Legado en los huesos

Dolores Redondo (San Sebastián, 1969).

Destino, 2013. 550 Páginas. 18’50 €.

“Tenía miedo y eso no le gustaba nada. No era una necia, sabía que el miedo mantenía vivos, vigilantes y prudentes a los policías, pero el que sentía no era de esa clase que acelera el corazón cuando se detiene a alguien armado; era el otro, el miedo antiguo e íntimo, el que huele a orina y sudor, el viejo miedo en el alma que durante el último año había podido mantener a raya y que ahora reclamaba su territorio.”

Legado en los huesos comienza con Jasón Medina, uno de los detenidos por los crímenes del basajaun en El guardián invisible. Y, de entrada, esto ya supone uno de los logros de la segunda entrega de la Trilogía del Baztán, pues el personaje que enlaza ambas obras era secundario, colateral, anticipando que no estamos sólo ante un nuevo caso que se abre cronológicamente después de cerrarse el anterior, si no que se profundiza en el caso del basajaun partiendo de detalles que se creían cerrados o en los que no se había reparado, avanzando la historia, además de hacia adelante en el tiempo, hacia adentro en profundidad. Es admirable que ambos títulos se unan por tantos puentes transversales, no sólo el cronológico, y Jasón Medina es únicamente uno de ellos.

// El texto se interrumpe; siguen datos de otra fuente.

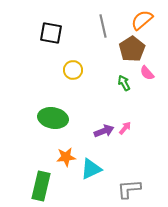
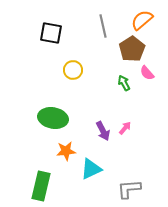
purple arrow: moved 1 px left; rotated 84 degrees clockwise
orange star: moved 6 px up
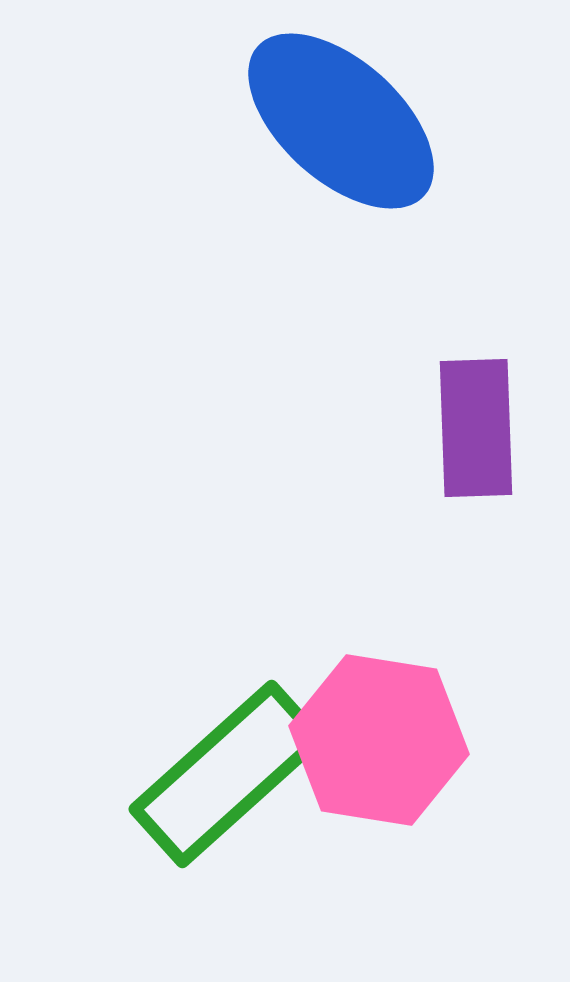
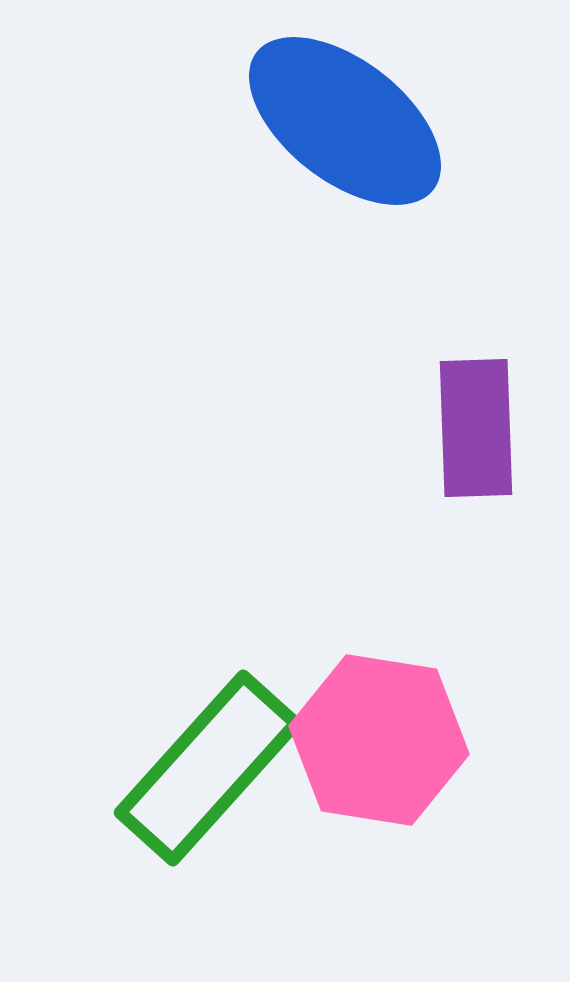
blue ellipse: moved 4 px right; rotated 4 degrees counterclockwise
green rectangle: moved 19 px left, 6 px up; rotated 6 degrees counterclockwise
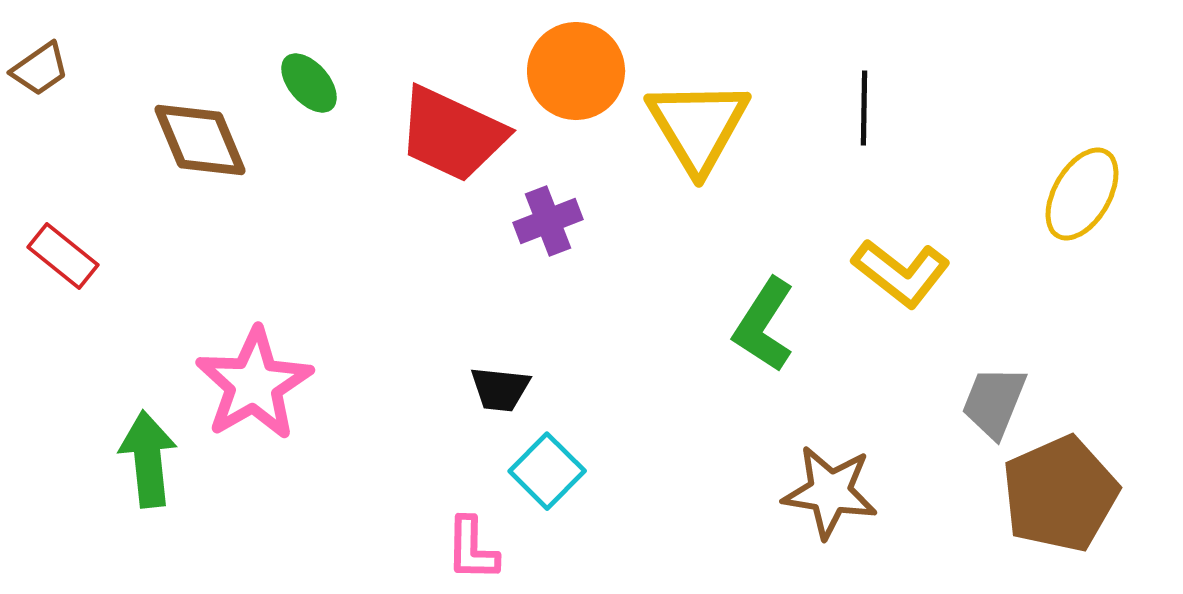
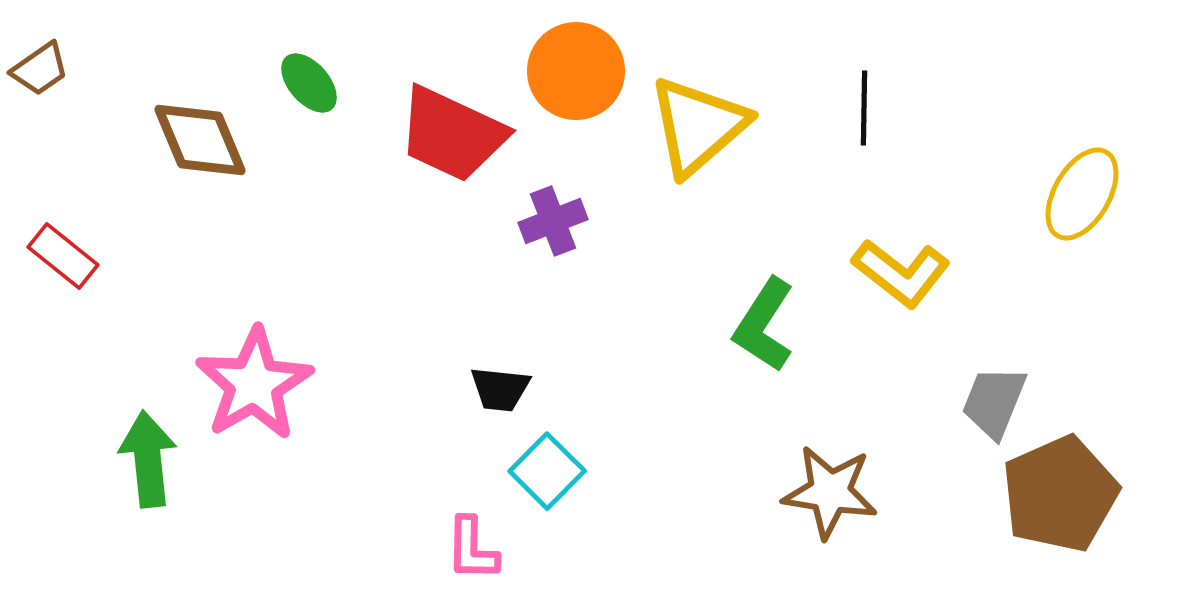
yellow triangle: rotated 20 degrees clockwise
purple cross: moved 5 px right
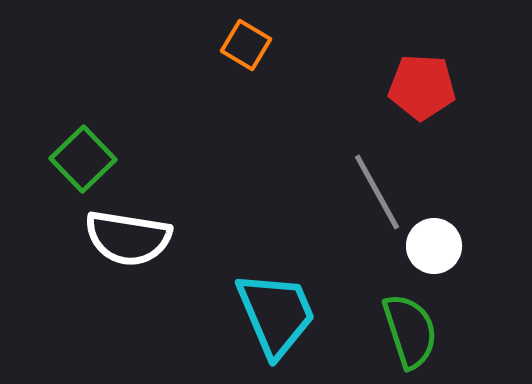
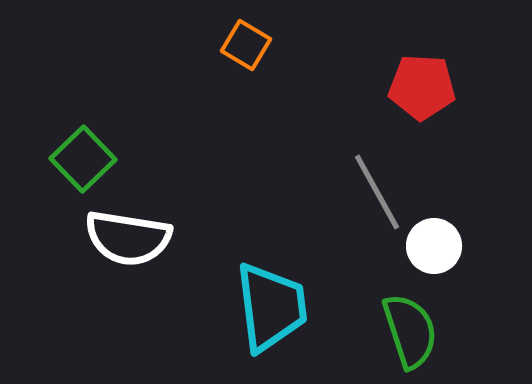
cyan trapezoid: moved 5 px left, 7 px up; rotated 16 degrees clockwise
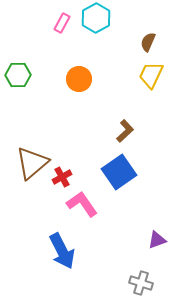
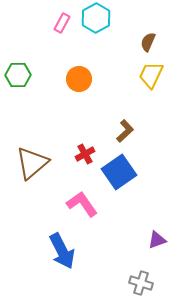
red cross: moved 23 px right, 23 px up
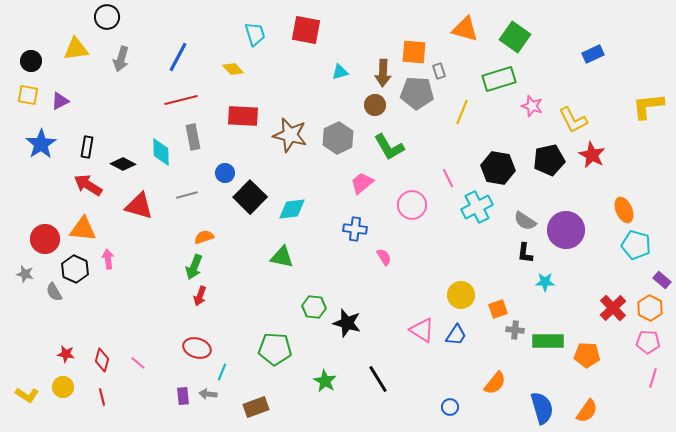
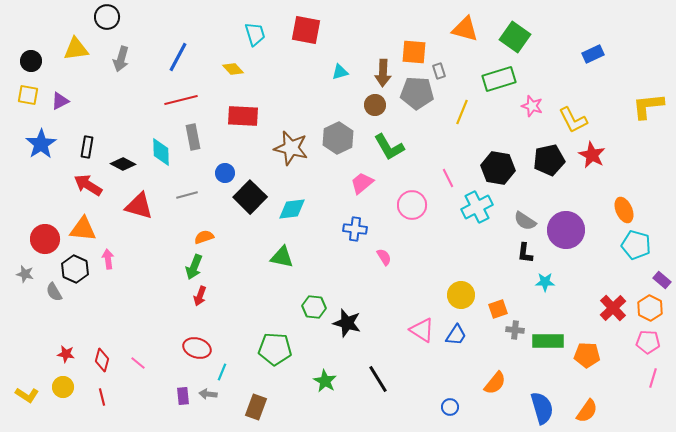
brown star at (290, 135): moved 1 px right, 13 px down
brown rectangle at (256, 407): rotated 50 degrees counterclockwise
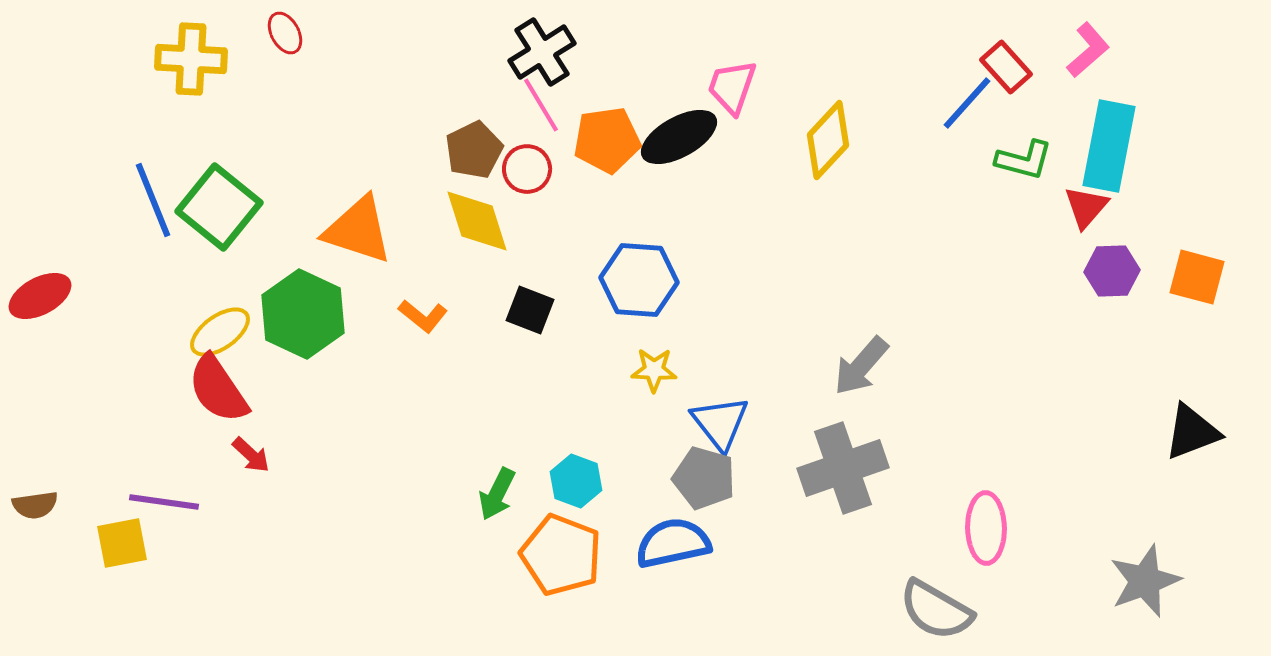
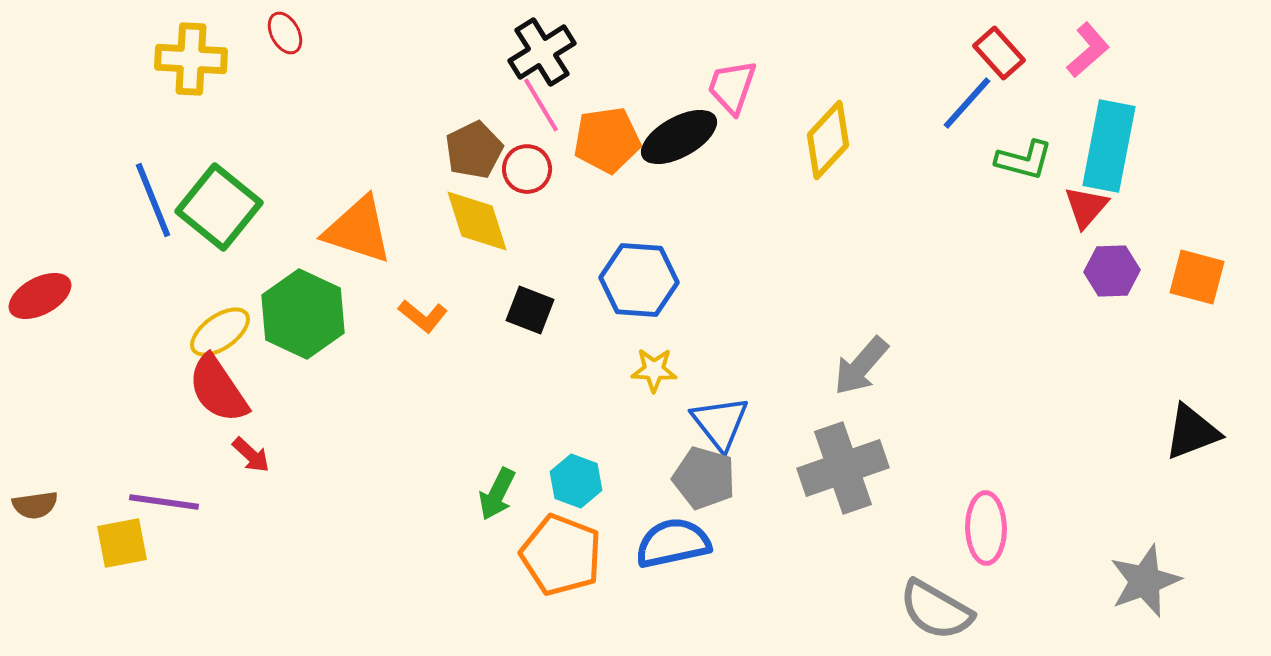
red rectangle at (1006, 67): moved 7 px left, 14 px up
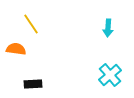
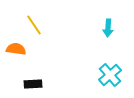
yellow line: moved 3 px right, 1 px down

El horror que Amaia Salazar creía haber conjurado con la resolución del caso del basajaun vuelve al valle en forma de la reactivación de los crímenes. Y con él, las pesadillas del pasado que simplemente estaban en estado de latencia vuelven a asediar a nuestra protagonista, sumiéndola en ese característico ambiente oscuro y opresivo que parece impuesto por los bosques, la humedad, la niebla y el frío de Baztán. Desde los ojos de la Amaia enajenada por sus temores, todos los detalles, hasta los más cotidianos, están envueltos por el halo de magia, misterio y mitología que la donostiarra ha sabido crear en torno al Valle. Todo adquiere tintes épicos, pues contribuye a aumentar o aligerar una atmósfera tan opresiva que parece sólo obra de dioses o héroes.

Redondo usa las mismas armas de la primera entrega. La investigación mantiene en vilo al lector a lo largo de toda la historia, que se diluye sin merma en cien páginas más respecto a la primera. Hay un cambio en la perspectiva desde la que se vive la acción, inclinada aún más hacia lo femenino, condicionado por la recién estrenada maternidad de la inspectora. Los personajes, que ya eran atractivos en la primera entrega, ahora se enriquecen y se nos presentan con más matices. Incluso los secundarios, los que no toman parte protagonista en la acción, tienen una profundidad y un calado propio. Y el marco, Elizondo, sus pedanías y su entorno, es tan nítido como siempre. Es cierto que las referencias a la ambientación pueden acabar siendo repetitivas, usándose los mismos recursos demasiadas veces, e incluso se puede discutir que algunos giros argumentales sean poco claros o algo previsibles. Detalles pequeños que en todo caso no impiden que el Baztán sea por derecho una parada insoslayable en la historia canónica del thriller español contemporáneo.